Today, we’d like to look at one of those competitors that has contributed a number of significant innovations to the watchmaking industry: Seiko.
A History of Seiko
In 1881, Kintaro Hattori opened a watch and jewelry shop in Tokyo, with the name K. Hattori. Finding some success with his timepieces, Mr. Hattori began producing clocks eleven years later, under the name of Seikosha. This term approximately translates to English as “house of exquisite workmanship.”
It wasn’t until 1924 that Seiko began producing watches. Nearly a half century later, Seiko presented the first quartz movement watch. Epson, a daughter company of Seiko, was commissioned in 1959 to make this more practical timepiece, but it took a decade to have the watch available to the public. They did, however, have a working prototype ready in time for the 1964 Olympics, and this watch was used for the Tokyo Summer Olympics for time keeping.
This first model quartz movement watch was called the Seiko 35 SQ Astron. At the time it came out, it cost roughly the same as a medium sized car did.
The Astron was released on December 25th 1969, and was, at the time, the world’s most accurate wristwatch.
Interestingly enough, multiple nations were involved in the development of the quartz movement watch, which prevented any one company or group from patenting the entire movement. This meant that no one company held the quartz watch movement in total exclusivity, and other companies could produce this accurate timekeeper.
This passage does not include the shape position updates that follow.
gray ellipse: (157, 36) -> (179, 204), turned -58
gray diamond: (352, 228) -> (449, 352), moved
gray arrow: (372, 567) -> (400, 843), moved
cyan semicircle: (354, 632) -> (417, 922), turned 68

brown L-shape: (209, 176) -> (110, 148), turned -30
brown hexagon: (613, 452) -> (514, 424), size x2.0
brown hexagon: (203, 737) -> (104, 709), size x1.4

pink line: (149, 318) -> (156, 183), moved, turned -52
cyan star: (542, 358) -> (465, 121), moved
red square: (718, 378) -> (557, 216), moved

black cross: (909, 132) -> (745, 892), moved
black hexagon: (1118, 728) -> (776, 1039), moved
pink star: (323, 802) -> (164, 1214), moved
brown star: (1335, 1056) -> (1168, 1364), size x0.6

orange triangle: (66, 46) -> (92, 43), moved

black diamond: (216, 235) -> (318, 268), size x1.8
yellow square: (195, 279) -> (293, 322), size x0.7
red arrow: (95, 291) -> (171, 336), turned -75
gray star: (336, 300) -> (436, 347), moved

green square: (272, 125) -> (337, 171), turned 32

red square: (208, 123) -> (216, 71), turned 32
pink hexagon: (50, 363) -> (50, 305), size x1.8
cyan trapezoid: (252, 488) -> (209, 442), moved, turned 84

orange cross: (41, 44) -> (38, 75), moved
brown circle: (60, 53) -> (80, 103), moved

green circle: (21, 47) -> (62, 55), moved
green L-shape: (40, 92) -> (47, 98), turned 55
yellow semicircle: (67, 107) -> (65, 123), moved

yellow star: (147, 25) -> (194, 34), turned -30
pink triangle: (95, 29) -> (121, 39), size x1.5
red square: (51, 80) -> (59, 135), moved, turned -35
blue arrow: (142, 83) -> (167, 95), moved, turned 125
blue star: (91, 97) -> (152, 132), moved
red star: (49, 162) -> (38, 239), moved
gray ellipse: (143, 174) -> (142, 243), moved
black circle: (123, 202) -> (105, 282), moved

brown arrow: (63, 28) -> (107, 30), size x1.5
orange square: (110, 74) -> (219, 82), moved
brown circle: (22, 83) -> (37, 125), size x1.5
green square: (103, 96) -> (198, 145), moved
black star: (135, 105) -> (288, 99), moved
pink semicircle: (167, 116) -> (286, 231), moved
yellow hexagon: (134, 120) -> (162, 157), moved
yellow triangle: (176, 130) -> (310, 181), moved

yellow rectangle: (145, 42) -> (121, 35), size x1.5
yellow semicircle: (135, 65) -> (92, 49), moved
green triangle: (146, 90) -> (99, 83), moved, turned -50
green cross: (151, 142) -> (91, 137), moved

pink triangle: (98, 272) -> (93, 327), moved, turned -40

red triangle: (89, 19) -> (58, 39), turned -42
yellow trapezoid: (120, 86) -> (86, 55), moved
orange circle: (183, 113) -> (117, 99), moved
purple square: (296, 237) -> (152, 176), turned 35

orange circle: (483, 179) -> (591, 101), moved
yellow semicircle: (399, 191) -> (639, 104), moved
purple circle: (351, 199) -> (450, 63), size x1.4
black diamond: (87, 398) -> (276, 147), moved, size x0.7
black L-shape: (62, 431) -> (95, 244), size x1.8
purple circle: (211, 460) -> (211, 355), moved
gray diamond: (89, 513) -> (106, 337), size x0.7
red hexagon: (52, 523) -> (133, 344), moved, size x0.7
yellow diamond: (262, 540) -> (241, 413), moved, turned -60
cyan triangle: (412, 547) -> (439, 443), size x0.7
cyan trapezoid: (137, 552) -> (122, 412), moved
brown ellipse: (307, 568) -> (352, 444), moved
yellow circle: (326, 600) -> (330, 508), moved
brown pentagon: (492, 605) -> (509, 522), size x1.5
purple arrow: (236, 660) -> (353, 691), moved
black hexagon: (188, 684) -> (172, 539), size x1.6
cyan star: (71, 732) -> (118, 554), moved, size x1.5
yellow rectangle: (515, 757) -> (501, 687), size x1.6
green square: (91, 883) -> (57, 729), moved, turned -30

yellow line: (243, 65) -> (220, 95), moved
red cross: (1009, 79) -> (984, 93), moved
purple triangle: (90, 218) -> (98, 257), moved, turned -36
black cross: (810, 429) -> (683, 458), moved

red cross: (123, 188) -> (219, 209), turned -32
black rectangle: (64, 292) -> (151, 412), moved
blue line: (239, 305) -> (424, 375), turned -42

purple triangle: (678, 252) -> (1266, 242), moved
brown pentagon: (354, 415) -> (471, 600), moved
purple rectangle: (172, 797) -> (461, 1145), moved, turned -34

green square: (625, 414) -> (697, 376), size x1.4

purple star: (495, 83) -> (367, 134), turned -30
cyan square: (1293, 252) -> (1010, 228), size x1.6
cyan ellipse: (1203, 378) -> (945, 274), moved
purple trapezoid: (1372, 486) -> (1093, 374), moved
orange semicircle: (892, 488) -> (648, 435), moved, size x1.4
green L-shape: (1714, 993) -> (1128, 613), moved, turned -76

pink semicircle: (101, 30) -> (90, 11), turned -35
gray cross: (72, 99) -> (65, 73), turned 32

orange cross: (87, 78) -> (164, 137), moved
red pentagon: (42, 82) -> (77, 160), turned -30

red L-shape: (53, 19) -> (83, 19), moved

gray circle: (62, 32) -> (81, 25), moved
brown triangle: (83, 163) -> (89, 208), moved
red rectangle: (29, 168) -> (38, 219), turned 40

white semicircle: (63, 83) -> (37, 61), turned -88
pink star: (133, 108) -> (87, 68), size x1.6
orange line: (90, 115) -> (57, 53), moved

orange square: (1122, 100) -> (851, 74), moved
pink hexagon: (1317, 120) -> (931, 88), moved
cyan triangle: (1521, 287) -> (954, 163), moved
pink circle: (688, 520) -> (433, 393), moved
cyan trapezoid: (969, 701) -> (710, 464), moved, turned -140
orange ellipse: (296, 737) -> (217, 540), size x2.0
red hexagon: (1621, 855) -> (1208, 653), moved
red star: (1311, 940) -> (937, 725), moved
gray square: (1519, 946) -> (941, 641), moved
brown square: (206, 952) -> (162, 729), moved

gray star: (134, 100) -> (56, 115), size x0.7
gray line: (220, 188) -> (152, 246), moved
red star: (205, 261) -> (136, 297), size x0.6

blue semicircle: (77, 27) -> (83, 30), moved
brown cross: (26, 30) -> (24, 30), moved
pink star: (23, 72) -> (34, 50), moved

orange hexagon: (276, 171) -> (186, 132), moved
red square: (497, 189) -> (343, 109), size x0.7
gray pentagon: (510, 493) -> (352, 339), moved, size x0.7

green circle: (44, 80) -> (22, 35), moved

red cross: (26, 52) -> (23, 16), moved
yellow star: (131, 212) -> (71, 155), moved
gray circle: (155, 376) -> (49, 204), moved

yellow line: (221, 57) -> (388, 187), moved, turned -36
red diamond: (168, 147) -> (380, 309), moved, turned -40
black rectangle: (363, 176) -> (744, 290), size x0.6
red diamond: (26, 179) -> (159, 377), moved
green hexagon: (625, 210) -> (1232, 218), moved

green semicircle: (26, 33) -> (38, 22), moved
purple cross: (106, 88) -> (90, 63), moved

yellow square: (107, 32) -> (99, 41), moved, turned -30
Other innovations from Seiko in the watch industry include:
- The world’s first six-digit LCD quartz watch, released in 1973
- The world’s first multi-function digital watch, released in 1975
- The world’s first TV watch, released in 1982
- The world’s first voice recording watch, released in 1983
- The world’s first quartz chronograph watch, released in 1983
- The world’s first watch with data storage, released in 1984
- The world’s first kinetic wristwatch, released in 1988
Seiko Watch Collections
With a number of world’s firsts from Seiko, and that same continued innovation and excellence, Seiko has been competing with the Swiss watchmakers for decades. While not all Seiko watches will cost the average person a few months’ salary, they do, of course, have high end watches that most people can’t shell out the cash for.
Seiko watch collections range from the very reasonably priced lines that most westerners can afford, to the very pricey watches that most of us hope to some day afford. Here’s a basic run down of those collections.
Seiko Watches for Men
Each line within the Astron collection has a different purpose and function for these already practical watches.
- Executive Sports Line
- Executive Line
- 8X Series Duel Time
- 8X Series Chronograph
- 8X Series Big Date
- 8X Series World Time
The two lines within the Pressage collection offer attractive, practical watches with limited complications.
- Prestige Line
- Basic Line
This is the adventurer’s collection from Seiko. Whether you’re a pilot, a sailor, or a wilderness wandered, one of these 30 plus watches is likely to meet your need. The watches in this practical line up of Seiko watches range from the lower-median price range to the medium-upper end of Seiko’s prices.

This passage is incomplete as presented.